## [Activity]
Instruction for the entries below: return the part that opens with the line containing "Entrevista | Marcela" and closes with the line containing "типов поверхности, благодаря", exactly, and no pictures.

## [Recorded information]
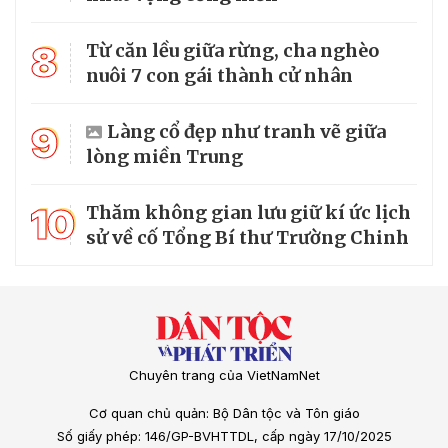
8
Từ căn lều giữa rừng, cha nghèo
nuôi 7 con gái thành cử nhân
9
Làng cổ đẹp như tranh vẽ giữa
lòng miền Trung
10
Thăm không gian lưu giữ kí ức lịch
sử về cố Tổng Bí thư Trường Chinh
Chuyên trang của VietNamNet
Cơ quan chủ quản: Bộ Dân tộc và Tôn giáo
Số giấy phép: 146/GP-BVHTTDL, cấp ngày 17/10/2025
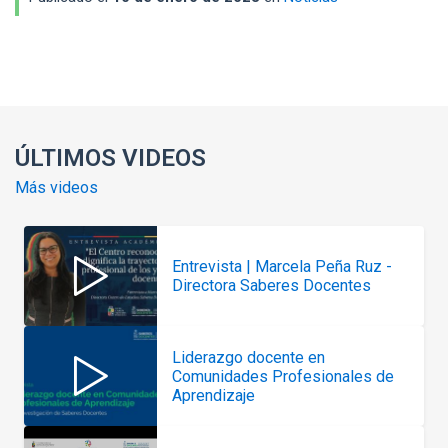
Enlaces y documentos de interés
ÚLTIMOS VIDEOS
Más videos
Entrevista | Marcela Peña Ruz -
Directora Saberes Docentes
Liderazgo docente en
Comunidades Profesionales de
Aprendizaje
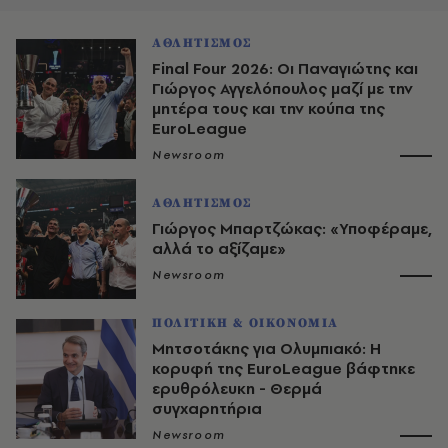
ΑΘΛΗΤΙΣΜΟΣ
Final Four 2026: Oι Παναγιώτης και
Γιώργος Αγγελόπουλος μαζί με την
μητέρα τους και την κούπα της
EuroLeague
Newsroom
ΑΘΛΗΤΙΣΜΟΣ
Γιώργος Μπαρτζώκας: «Υποφέραμε,
αλλά το αξίζαμε»
Newsroom
ΠΟΛΙΤΙΚΗ & ΟΙΚΟΝΟΜΙΑ
Μητσοτάκης για Ολυμπιακό: Η
κορυφή της EuroLeague βάφτηκε
ερυθρόλευκη - Θερμά
συγχαρητήρια
Newsroom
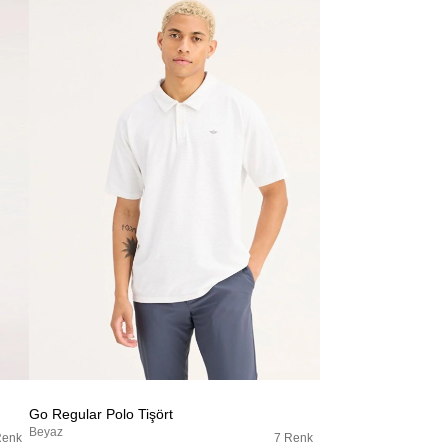
Go Regular Polo Tişört
Beyaz
Renk
7 Renk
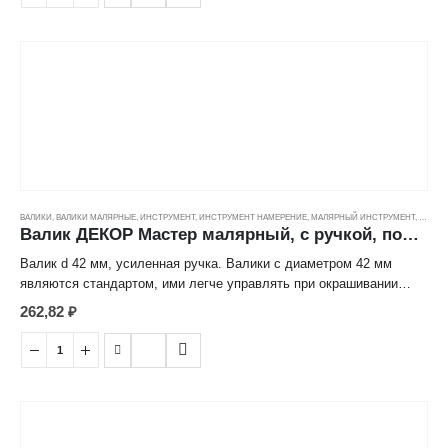
ВАЛИКИ
,
ВАЛИКИ МАЛЯРНЫЕ
,
ИНСТРУМЕНТ
,
ИНСТРУМЕНТ НАМЕРЕНИЕ
,
МАЛЯРНЫЙ ИНСТРУМЕНТ
,
ЦЕНОВ
Валик ДЕКОР Мастер малярный, с ручкой, полиакрил тигр (11/42/8мм) (180мм)
Валик d 42 мм, усиленная ручка. Валики с диаметром 42 мм
являются стандартом, ими легче управлять при окрашивании
поверхностей. Полиакрил тигр идеален для большинства ЛКМ и
262,82
₽
типов поверхности, благодаря средней высоте ворса.
Преимущественно используется с ЛКМ на водной основе.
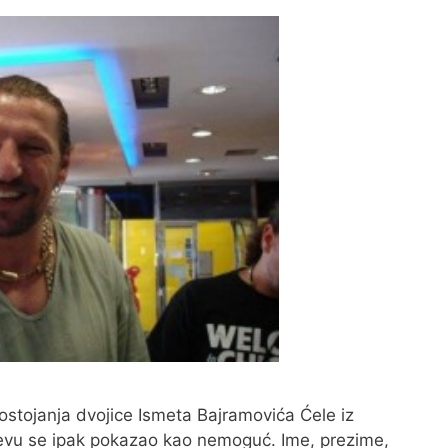
postojanja dvojice Ismeta Bajramovića Ćele iz
ajevu se ipak pokazao kao nemoguć. Ime, prezime,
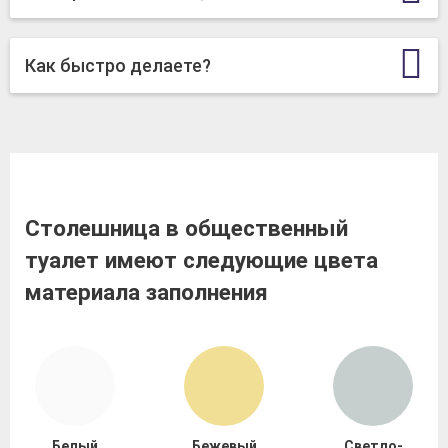
Как быстро делаете?
Столешница в общественный
туалет имеют следующие цвета
материала заполнения
Белый
Бежевый
Светло-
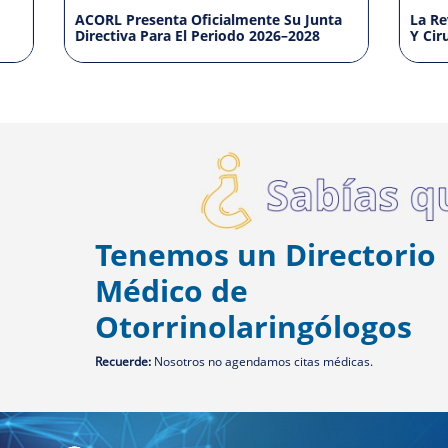
L Presenta Oficialmente Su Junta
La Revista Acta De O
ctiva Para El Periodo 2026–2028
Y Cirugía De Cabeza 
En Dialnet
Tenemos un
Directorio
Médico
de
Otorrinolaringólogos
Recuerde:
Nosotros no agendamos citas médicas.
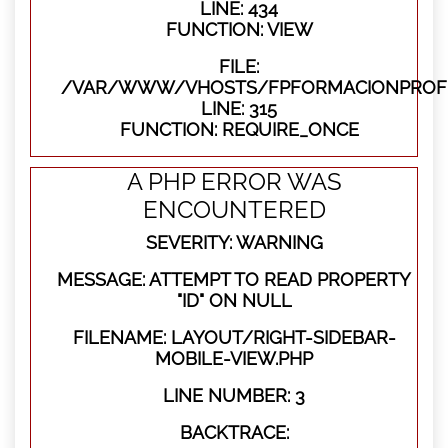
LINE: 434
FUNCTION: VIEW
FILE:
/VAR/WWW/VHOSTS/FPFORMACIONPROFE
LINE: 315
FUNCTION: REQUIRE_ONCE
A PHP ERROR WAS
ENCOUNTERED
SEVERITY: WARNING
MESSAGE: ATTEMPT TO READ PROPERTY
"ID" ON NULL
FILENAME: LAYOUT/RIGHT-SIDEBAR-
MOBILE-VIEW.PHP
LINE NUMBER: 3
BACKTRACE:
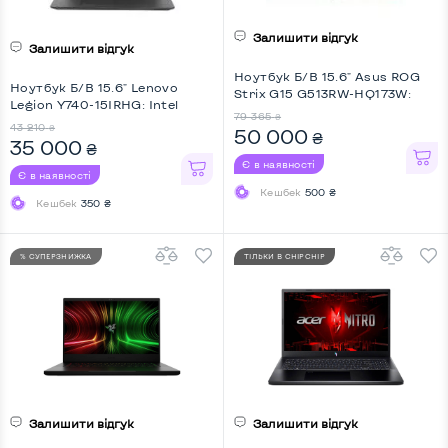
Залишити відгук
Залишити відгук
Ноутбук Б/В 15.6" Asus ROG
Ноутбук Б/В 15.6" Lenovo
Strix G15 G513RW-HQ173W:
Legion Y740-15IRHG: Intel
AMD Ryzen 7 6800H, DDR5 16
79 365
₴
Core i7-9750H, DDR4 32 GB,
GB, SSD 1 TB, nVidia GeForce
43 210
₴
50 000
₴
SSD 1 TB, nVidia GeForce RTX
35 000
RTX 3070 Ti, IPS, Full HD, No
₴
2070 Max-Q, IPS, Full HD, Key
Webcam, Key Light
Є в наявності
Light
Є в наявності
Кешбек
500 ₴
Кешбек
350 ₴
% СУПЕРЗНИЖКА
ТІЛЬКИ В CHIPCHIP
Залишити відгук
Залишити відгук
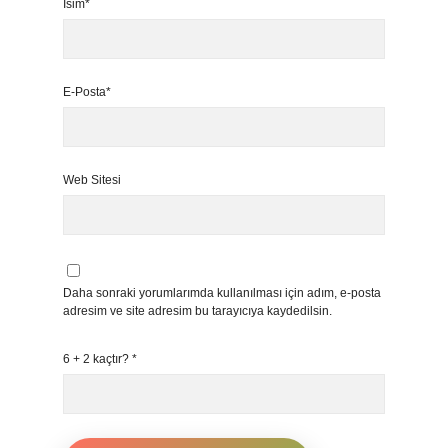
İsim*
E-Posta*
Web Sitesi
Daha sonraki yorumlarımda kullanılması için adım, e-posta
adresim ve site adresim bu tarayıcıya kaydedilsin.
6 + 2 kaçtır?
*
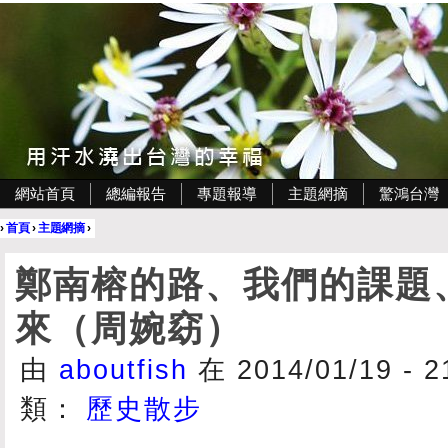
網站首頁
總編報告
專題報導
主題網摘
驚鴻台灣
›
首頁
›
主題網摘
›
鄭南榕的路、我們的課題
來（周婉窈）
由
aboutfish
在 2014/01/19 - 
類：
歷史散步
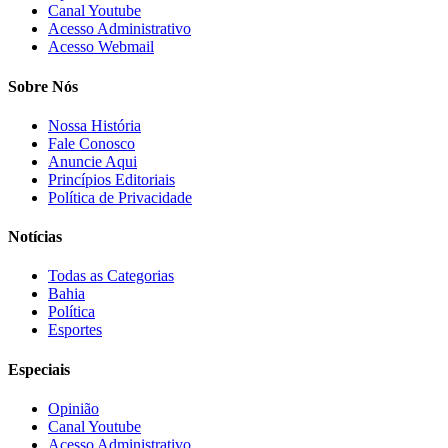
Canal Youtube
Acesso Administrativo
Acesso Webmail
Sobre Nós
Nossa História
Fale Conosco
Anuncie Aqui
Princípios Editoriais
Política de Privacidade
Notícias
Todas as Categorias
Bahia
Política
Esportes
Especiais
Opinião
Canal Youtube
Acesso Administrativo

## [Written response]
Entrevista | Marcela Peña Ruz -
Directora Saberes Docentes
Liderazgo docente en
Comunidades Profesionales de
Aprendizaje
ΑΘΛΗΤΙΣΜΟΣ
Final Four 2026: Oι Παναγιώτης και
Γιώργος Αγγελόπουλος μαζί με την
μητέρα τους και την κούπα της
EuroLeague
Newsroom
ΑΘΛΗΤΙΣΜΟΣ
Γιώργος Μπαρτζώκας: «Υποφέραμε,
αλλά το αξίζαμε»
Newsroom
ΠΟΛΙΤΙΚΗ & ΟΙΚΟΝΟΜΙΑ
Μητσοτάκης για Ολυμπιακό: Η
κορυφή της EuroLeague βάφτηκε
ερυθρόλευκη - Θερμά
συγχαρητήρια
Newsroom
Go Regular Polo Tişört
Beyaz
Renk
7 Renk
ВАЛИКИ
,
ВАЛИКИ МАЛЯРНЫЕ
,
ИНСТРУМЕНТ
,
ИНСТРУМЕНТ НАМЕРЕНИЕ
,
МАЛЯРНЫЙ ИНСТРУМЕНТ
,
ЦЕНОВ
Валик ДЕКОР Мастер малярный, с ручкой, полиакрил тигр (11/42/8мм) (180мм)
Валик d 42 мм, усиленная ручка. Валики с диаметром 42 мм
являются стандартом, ими легче управлять при окрашивании
поверхностей. Полиакрил тигр идеален для большинства ЛКМ и
262,82
₽
типов поверхности, благодаря средней высоте ворса.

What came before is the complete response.